▶ [Action item] Copy each line of the data beneath in which the word "strip" appears.

▶ [Input material]
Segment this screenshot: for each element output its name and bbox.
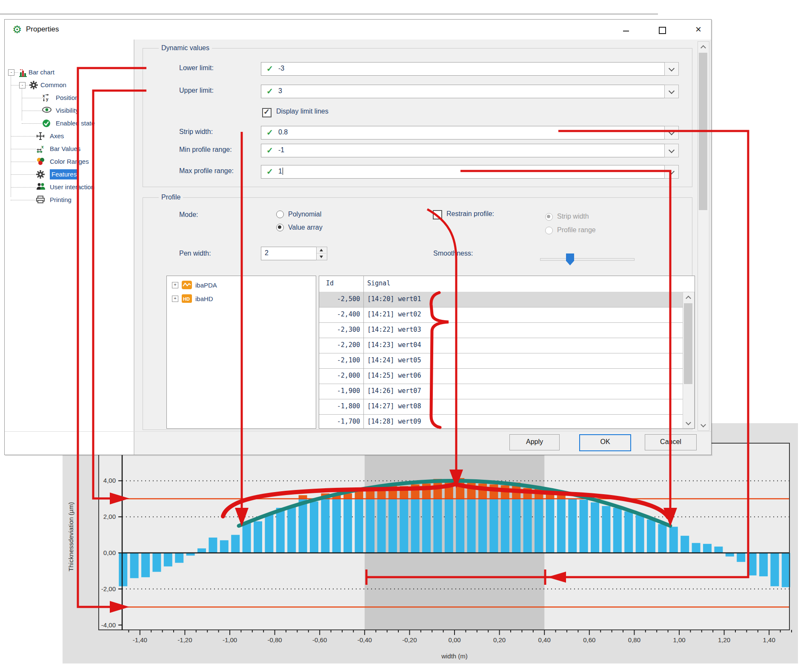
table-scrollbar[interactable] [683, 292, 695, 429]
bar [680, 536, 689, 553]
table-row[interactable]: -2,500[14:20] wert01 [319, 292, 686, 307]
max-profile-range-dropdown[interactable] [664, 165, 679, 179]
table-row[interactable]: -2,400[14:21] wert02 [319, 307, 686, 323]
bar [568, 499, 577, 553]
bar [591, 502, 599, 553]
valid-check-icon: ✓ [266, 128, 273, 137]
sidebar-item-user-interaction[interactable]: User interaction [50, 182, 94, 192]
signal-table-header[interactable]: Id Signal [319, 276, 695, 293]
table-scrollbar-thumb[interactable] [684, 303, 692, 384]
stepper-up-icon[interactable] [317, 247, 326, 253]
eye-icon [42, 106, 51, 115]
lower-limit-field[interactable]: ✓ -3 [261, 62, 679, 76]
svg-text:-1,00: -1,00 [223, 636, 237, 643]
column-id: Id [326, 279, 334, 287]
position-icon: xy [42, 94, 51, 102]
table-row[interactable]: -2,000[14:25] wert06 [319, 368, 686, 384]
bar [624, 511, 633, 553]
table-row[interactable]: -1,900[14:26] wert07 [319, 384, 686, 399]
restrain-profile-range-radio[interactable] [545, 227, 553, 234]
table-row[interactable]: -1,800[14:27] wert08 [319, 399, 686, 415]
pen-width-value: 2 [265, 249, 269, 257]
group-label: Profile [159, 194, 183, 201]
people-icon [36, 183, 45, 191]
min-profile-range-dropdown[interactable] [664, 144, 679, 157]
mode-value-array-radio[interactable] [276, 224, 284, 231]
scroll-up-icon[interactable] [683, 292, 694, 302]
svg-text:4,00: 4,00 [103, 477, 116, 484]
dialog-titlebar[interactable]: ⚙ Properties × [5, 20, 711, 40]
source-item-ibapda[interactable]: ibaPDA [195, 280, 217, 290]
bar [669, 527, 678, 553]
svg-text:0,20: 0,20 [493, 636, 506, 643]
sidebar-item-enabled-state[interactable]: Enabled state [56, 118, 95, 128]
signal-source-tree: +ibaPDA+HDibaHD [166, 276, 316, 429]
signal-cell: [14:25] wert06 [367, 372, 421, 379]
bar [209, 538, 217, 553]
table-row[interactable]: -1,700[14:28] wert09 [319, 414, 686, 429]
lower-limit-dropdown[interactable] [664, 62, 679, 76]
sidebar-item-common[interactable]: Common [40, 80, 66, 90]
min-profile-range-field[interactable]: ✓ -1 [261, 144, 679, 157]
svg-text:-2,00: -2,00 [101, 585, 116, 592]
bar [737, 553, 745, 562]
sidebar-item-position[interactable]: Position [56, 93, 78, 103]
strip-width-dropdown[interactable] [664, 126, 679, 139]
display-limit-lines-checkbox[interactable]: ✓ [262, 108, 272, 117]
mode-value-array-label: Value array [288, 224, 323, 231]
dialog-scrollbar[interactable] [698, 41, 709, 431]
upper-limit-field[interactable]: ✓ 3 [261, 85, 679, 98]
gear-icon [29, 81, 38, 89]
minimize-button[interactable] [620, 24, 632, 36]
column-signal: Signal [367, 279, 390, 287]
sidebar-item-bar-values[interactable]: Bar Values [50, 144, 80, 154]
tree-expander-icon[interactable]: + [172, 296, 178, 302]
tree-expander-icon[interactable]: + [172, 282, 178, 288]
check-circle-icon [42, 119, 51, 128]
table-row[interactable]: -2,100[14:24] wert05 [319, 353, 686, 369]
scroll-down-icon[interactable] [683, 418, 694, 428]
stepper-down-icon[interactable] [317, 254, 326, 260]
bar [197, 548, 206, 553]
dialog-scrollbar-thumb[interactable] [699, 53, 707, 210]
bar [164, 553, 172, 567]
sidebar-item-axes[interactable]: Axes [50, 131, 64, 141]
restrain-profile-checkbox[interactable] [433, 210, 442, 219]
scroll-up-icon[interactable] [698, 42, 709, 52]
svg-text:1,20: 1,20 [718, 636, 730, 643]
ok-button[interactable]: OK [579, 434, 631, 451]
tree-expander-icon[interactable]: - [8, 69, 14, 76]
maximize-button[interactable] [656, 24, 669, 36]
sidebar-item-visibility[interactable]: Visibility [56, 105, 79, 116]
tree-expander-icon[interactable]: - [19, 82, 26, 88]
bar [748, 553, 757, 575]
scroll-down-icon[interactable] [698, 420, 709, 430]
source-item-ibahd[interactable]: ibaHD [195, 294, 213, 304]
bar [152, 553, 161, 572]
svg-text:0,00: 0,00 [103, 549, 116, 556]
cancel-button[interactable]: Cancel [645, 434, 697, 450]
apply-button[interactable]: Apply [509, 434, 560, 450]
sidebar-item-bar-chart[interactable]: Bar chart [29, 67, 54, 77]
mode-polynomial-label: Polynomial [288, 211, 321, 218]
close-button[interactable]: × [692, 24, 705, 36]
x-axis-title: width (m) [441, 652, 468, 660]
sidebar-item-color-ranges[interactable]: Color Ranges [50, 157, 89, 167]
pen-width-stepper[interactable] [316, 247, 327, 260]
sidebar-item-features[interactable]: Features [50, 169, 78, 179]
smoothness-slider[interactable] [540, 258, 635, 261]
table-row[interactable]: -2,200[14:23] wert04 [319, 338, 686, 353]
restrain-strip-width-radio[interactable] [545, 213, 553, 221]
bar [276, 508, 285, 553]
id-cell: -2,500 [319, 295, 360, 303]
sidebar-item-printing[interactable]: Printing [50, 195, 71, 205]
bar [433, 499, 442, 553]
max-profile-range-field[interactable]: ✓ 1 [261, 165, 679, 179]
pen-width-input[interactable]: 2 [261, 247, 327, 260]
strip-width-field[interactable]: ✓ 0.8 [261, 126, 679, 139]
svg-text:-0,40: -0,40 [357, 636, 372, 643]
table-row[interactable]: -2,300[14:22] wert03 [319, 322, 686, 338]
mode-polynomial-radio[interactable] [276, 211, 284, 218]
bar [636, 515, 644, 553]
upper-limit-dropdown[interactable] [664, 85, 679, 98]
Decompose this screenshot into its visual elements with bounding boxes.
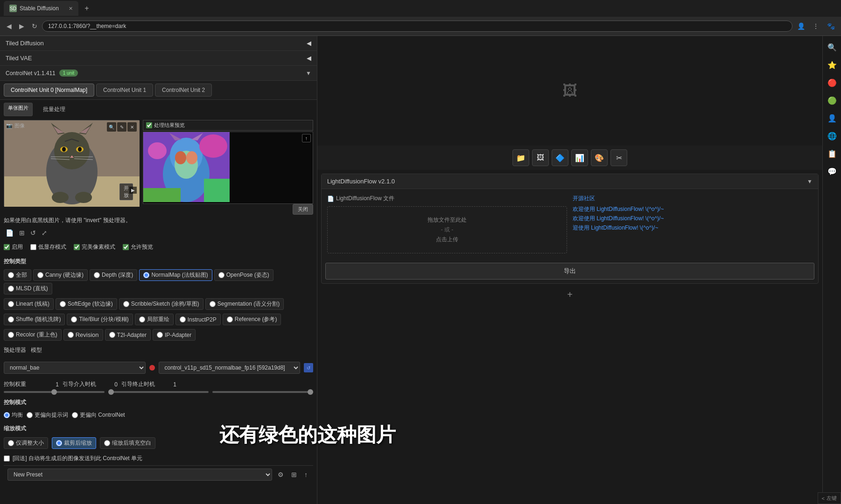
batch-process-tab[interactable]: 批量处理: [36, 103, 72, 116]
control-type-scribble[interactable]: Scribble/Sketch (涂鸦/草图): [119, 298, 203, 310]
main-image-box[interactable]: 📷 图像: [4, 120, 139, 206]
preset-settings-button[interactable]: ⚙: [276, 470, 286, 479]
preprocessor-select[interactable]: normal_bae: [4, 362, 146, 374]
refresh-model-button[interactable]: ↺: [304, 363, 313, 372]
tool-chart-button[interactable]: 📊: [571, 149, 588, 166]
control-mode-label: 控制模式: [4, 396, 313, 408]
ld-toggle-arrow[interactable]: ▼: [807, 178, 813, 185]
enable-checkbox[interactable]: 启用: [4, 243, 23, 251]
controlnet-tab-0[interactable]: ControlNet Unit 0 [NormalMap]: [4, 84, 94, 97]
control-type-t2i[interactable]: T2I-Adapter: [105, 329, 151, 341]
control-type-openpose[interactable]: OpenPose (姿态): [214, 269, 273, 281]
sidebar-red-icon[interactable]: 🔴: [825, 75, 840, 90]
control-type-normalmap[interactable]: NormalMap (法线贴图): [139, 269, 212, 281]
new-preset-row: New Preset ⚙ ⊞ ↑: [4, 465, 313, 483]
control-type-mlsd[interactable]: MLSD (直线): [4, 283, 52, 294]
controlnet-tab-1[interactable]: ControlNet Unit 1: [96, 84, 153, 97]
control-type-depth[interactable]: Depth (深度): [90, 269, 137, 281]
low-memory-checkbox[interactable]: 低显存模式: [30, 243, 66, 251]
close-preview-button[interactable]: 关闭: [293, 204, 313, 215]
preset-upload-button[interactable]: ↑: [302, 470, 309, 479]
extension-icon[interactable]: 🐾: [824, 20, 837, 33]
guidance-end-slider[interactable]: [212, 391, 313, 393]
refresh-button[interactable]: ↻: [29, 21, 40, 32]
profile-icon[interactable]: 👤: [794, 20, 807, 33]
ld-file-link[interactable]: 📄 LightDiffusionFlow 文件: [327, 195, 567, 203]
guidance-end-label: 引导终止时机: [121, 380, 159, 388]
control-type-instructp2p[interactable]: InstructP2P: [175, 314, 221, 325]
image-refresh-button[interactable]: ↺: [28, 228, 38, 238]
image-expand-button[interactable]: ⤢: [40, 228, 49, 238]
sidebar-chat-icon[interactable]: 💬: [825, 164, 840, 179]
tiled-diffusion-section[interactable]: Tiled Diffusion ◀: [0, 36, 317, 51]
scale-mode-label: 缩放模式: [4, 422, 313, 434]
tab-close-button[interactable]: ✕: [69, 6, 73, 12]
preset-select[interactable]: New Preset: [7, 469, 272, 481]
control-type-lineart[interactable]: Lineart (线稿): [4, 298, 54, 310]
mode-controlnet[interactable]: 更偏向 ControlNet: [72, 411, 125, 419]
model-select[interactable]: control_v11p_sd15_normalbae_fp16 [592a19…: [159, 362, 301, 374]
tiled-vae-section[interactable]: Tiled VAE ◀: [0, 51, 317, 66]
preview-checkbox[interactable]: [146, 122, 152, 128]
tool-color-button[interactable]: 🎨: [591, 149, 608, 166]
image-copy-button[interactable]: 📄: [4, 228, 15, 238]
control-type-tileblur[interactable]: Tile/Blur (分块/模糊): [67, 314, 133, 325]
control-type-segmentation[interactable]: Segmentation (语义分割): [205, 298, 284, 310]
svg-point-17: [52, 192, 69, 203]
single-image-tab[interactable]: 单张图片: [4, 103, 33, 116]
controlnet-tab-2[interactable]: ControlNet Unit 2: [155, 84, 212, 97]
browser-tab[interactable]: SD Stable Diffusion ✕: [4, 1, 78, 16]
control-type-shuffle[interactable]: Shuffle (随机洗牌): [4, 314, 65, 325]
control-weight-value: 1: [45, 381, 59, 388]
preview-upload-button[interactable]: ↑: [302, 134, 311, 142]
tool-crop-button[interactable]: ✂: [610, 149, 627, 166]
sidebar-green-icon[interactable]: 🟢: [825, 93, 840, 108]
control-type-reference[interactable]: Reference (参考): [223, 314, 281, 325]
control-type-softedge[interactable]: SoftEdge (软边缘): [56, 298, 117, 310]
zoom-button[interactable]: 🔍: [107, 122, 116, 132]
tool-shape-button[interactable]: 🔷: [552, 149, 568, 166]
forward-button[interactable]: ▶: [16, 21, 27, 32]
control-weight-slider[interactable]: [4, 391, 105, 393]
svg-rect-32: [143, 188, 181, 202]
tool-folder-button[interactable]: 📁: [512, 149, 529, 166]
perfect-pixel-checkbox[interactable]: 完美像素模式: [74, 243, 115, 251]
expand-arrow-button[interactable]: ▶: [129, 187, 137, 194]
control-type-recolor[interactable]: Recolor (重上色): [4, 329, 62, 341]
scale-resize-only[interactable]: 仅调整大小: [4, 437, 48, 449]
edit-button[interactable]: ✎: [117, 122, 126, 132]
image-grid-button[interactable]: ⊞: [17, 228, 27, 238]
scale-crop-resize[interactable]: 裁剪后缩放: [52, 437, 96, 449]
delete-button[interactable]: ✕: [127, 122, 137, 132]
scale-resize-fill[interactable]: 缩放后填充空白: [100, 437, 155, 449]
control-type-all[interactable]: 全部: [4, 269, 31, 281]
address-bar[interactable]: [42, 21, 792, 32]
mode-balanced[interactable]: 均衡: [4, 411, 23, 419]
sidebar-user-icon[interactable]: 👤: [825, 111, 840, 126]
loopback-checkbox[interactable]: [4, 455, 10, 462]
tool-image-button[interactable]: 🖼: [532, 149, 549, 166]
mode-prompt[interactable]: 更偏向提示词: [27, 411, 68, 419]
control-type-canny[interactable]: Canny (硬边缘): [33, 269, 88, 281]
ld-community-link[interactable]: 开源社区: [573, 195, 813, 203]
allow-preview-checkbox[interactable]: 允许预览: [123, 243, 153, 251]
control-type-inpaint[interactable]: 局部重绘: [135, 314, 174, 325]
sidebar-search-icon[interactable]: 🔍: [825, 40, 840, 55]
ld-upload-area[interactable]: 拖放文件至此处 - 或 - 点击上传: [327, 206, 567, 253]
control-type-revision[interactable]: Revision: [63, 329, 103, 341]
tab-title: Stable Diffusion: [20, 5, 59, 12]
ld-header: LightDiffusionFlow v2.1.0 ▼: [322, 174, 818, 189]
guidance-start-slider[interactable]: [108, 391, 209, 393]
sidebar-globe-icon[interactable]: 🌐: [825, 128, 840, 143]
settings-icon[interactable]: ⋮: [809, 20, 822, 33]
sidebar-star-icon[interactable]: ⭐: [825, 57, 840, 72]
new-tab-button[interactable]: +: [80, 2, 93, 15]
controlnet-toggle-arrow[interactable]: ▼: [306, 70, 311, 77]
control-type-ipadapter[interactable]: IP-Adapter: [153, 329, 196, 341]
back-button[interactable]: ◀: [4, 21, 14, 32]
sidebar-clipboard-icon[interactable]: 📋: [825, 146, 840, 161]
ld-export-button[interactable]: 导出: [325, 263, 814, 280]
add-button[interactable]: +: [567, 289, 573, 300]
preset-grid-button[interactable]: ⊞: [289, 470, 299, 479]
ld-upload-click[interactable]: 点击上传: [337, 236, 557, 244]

▶ [Written response]
strip-width-dropdown[interactable] [664, 126, 679, 139]
restrain-strip-width-radio[interactable] [545, 213, 553, 221]
strip-width-field[interactable]: ✓ 0.8 [261, 126, 679, 139]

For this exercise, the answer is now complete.